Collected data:
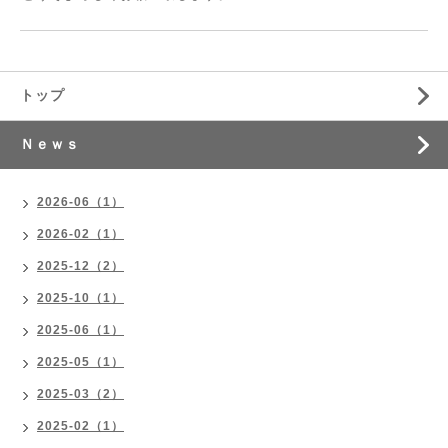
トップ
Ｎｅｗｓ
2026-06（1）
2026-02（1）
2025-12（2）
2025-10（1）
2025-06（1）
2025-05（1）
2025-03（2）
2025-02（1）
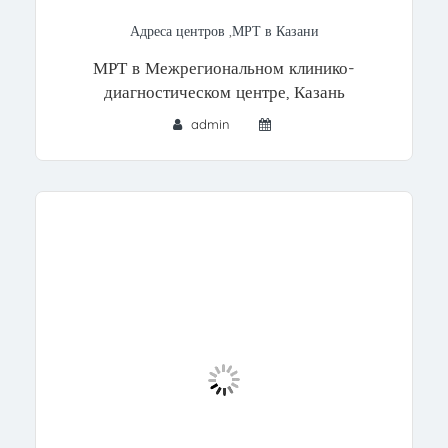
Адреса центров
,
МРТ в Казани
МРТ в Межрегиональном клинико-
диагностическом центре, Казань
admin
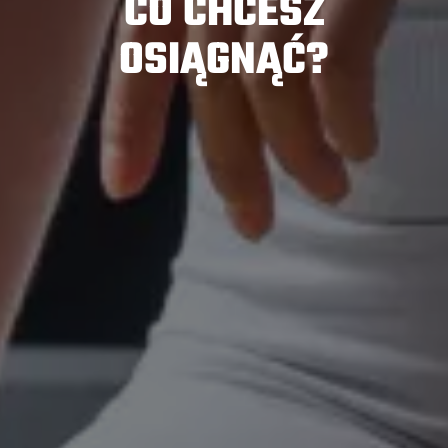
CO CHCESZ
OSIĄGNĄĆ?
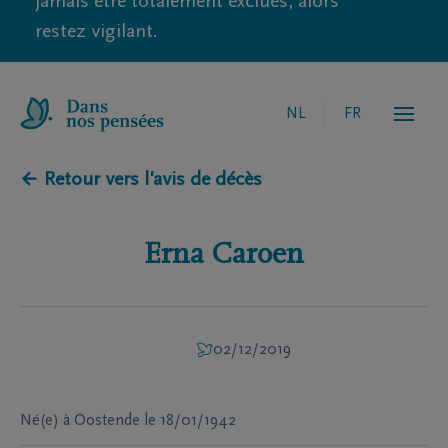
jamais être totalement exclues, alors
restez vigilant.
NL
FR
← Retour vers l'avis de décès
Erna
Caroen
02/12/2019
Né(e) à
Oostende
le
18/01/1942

* * *

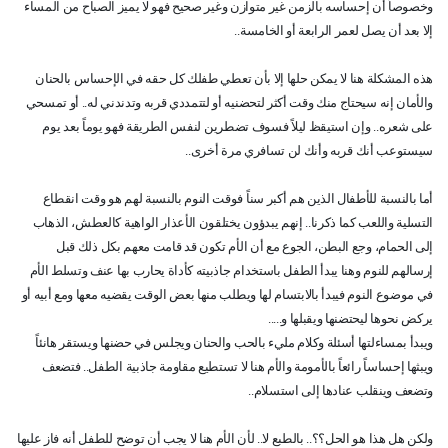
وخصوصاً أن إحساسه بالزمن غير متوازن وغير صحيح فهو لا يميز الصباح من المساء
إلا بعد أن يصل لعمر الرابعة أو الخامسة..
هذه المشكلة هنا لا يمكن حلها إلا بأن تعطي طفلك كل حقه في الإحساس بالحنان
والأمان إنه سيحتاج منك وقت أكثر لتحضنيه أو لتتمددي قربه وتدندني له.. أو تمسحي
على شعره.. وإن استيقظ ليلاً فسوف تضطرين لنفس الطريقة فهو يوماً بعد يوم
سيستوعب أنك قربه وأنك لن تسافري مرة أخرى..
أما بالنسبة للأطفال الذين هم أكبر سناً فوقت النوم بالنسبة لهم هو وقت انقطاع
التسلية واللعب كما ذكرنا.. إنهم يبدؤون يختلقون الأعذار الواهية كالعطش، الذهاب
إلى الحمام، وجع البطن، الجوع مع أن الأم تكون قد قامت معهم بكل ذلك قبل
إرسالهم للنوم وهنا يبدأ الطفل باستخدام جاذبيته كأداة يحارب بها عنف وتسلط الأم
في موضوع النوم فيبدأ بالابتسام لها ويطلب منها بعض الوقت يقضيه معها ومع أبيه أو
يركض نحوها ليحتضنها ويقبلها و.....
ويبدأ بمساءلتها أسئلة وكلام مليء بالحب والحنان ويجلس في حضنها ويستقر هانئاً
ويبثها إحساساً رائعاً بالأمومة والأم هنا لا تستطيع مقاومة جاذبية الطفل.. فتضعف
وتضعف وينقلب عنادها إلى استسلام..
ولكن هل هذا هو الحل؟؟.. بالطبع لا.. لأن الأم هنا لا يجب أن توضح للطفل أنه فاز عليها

---

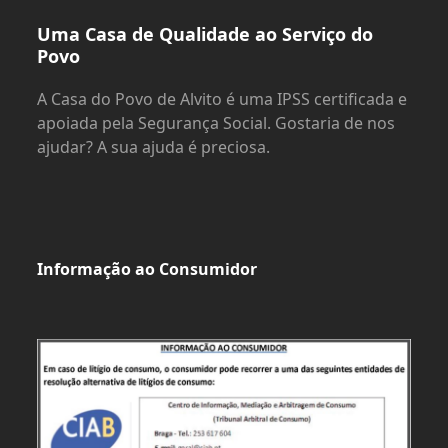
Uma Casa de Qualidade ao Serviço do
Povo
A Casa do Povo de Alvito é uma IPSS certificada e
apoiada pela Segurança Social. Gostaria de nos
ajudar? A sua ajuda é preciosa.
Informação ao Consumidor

### The task
From the entries above, print the lines beginning at the one with "والأمان إنه سيحتاج" and stopping after the one with "ولكن هل هذا", exactly as written and with nothing else.

### Expected output
والأمان إنه سيحتاج منك وقت أكثر لتحضنيه أو لتتمددي قربه وتدندني له.. أو تمسحي
على شعره.. وإن استيقظ ليلاً فسوف تضطرين لنفس الطريقة فهو يوماً بعد يوم
سيستوعب أنك قربه وأنك لن تسافري مرة أخرى..
أما بالنسبة للأطفال الذين هم أكبر سناً فوقت النوم بالنسبة لهم هو وقت انقطاع
التسلية واللعب كما ذكرنا.. إنهم يبدؤون يختلقون الأعذار الواهية كالعطش، الذهاب
إلى الحمام، وجع البطن، الجوع مع أن الأم تكون قد قامت معهم بكل ذلك قبل
إرسالهم للنوم وهنا يبدأ الطفل باستخدام جاذبيته كأداة يحارب بها عنف وتسلط الأم
في موضوع النوم فيبدأ بالابتسام لها ويطلب منها بعض الوقت يقضيه معها ومع أبيه أو
يركض نحوها ليحتضنها ويقبلها و.....
ويبدأ بمساءلتها أسئلة وكلام مليء بالحب والحنان ويجلس في حضنها ويستقر هانئاً
ويبثها إحساساً رائعاً بالأمومة والأم هنا لا تستطيع مقاومة جاذبية الطفل.. فتضعف
وتضعف وينقلب عنادها إلى استسلام..
ولكن هل هذا هو الحل؟؟.. بالطبع لا.. لأن الأم هنا لا يجب أن توضح للطفل أنه فاز عليها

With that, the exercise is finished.